All of my research is underpinned by a guiding interest in exploring cultural and historical understandings of, and reactions to, perceived (ab)normality, extremity, and exceptionality – whether these be found in the so-called sexual perversions/ paraphilias with which much of my earlier work was concerned; in those subjects who transgress the gendered expectations placed upon them, such as female murderers; or in the ‘selfish’, right-wing women who are the subject of my most recent book.

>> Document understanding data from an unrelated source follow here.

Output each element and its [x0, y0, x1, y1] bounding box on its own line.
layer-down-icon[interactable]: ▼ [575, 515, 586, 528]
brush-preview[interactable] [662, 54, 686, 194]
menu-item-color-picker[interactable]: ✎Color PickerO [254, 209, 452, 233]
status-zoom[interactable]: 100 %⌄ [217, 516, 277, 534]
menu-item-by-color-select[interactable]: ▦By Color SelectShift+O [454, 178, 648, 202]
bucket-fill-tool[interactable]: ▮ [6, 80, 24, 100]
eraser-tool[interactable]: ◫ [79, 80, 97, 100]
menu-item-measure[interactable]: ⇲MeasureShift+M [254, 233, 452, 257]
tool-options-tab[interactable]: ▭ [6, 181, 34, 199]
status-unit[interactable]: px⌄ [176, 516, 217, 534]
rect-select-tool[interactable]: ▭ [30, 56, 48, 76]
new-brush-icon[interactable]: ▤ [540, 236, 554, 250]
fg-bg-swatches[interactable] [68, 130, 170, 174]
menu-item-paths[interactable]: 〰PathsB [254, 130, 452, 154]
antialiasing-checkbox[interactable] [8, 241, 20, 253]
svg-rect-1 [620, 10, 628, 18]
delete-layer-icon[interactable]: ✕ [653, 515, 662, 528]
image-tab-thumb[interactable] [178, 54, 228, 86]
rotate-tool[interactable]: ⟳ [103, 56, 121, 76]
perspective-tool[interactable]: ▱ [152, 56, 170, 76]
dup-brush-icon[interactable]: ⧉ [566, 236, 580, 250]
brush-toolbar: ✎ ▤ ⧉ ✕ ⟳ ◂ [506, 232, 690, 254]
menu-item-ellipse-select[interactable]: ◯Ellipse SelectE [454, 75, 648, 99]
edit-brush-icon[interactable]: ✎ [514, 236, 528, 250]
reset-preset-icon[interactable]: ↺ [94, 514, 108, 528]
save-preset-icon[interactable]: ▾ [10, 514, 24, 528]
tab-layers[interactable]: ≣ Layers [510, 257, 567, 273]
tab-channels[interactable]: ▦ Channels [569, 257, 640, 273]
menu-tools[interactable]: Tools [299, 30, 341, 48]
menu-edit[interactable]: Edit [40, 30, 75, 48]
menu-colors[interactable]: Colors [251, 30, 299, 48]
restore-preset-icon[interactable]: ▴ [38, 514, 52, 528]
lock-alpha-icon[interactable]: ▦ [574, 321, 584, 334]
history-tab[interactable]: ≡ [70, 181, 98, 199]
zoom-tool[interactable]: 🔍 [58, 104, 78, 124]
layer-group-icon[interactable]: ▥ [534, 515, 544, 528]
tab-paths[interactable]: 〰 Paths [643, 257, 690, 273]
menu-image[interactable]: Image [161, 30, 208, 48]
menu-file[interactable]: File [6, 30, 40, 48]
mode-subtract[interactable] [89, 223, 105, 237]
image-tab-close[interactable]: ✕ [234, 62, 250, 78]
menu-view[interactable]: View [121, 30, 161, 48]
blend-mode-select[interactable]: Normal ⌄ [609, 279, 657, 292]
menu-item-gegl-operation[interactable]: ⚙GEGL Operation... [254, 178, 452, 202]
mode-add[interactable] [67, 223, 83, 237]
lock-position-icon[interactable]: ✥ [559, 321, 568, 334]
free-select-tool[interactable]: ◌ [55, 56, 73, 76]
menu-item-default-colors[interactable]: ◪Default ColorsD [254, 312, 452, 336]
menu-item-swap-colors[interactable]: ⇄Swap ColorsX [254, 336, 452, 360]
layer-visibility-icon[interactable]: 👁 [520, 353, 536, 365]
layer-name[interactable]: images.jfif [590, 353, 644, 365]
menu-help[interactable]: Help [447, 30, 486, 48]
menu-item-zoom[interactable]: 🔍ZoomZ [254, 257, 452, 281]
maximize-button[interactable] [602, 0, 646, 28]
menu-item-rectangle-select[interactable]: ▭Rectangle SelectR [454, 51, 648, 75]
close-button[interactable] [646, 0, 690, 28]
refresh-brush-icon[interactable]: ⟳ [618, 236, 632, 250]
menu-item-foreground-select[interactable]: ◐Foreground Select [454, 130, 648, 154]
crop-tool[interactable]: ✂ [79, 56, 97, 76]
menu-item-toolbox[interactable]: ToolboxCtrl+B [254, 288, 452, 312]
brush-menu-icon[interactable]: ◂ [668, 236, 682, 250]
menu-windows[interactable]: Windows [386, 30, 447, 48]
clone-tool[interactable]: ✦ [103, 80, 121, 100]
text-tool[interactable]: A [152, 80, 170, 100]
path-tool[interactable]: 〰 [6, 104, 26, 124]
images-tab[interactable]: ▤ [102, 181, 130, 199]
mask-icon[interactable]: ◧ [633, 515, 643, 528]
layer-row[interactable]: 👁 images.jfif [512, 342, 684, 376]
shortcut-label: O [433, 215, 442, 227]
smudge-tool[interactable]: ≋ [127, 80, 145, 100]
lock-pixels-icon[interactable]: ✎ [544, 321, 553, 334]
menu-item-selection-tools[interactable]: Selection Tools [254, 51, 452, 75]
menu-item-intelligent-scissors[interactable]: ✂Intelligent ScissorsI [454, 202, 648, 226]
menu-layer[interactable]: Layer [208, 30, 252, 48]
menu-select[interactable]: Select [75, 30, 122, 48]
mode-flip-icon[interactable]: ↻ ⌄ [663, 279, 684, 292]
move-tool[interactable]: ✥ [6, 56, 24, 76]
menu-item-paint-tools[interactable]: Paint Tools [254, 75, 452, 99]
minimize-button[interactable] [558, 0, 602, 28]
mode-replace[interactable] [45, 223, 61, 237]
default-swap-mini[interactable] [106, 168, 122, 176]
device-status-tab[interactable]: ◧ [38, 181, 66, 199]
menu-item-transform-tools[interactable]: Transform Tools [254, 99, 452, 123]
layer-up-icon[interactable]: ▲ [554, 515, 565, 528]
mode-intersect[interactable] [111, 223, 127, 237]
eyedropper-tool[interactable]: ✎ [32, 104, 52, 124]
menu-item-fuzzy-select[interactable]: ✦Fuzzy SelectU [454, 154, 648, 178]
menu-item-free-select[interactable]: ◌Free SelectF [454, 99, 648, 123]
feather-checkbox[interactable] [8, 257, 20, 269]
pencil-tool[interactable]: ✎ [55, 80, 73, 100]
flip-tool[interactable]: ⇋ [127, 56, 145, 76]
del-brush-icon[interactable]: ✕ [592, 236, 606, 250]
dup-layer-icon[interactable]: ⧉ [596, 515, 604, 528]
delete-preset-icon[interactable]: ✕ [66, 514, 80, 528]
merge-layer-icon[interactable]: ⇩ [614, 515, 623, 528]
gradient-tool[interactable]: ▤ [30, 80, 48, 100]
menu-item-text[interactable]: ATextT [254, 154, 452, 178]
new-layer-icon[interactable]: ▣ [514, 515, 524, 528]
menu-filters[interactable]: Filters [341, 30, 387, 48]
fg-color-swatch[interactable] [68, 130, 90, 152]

This is also why the ideas of philosopher of ‘normative power’, Michel Foucault, has featured prominently as a theoretical constant in my work, in combination with an individualist feminist ethic which strives to see female subjects always as flawed, full human beings, beyond the straitjackets of gendered norms.
My current research projects include:
(1) ‘(S)extremism’: Building on the ideas explored in the monograph Selfish Women and my other recent publications, the project undertakes an extended exploration and problematization of the expected relationship between categories of identity and political affiliation. The concept of ‘(s)extremism’ describes the set of cultural understandings brought to bear on women who express ‘extreme’ views or who commit acts of (political/ ideological) violence. This project involves both theoretical writing and collaborative, practice-based work, including an ongoing engagement with the artist Navine G. Khan-Dossos.
(2) ‘Against Affect’: This project explores the ways in which the so-called ‘affective turn’ within the academic humanities has coincided with a cultural shift in public discourse concerning reason, feeling, freedom of expression, and identity. I argue for a feelings-free, pro-rational feminist response to the ills of populism, identity politics-based factionalism, and anti-intellectualism. This project will lead to the production of a short, polemical manifesto.
A piece I recently published in the Birmingham Perspective on the “ISIS bride” Shamima Begum, sex stereotypes, and emotionalism in public discourse, gave me the opportunity to bring together some reflections on concerns central to both of these two research projects.
My inaugural lecture at the University of Birmingham took as its subject matter some aspects of my research project on ‘selfish women’.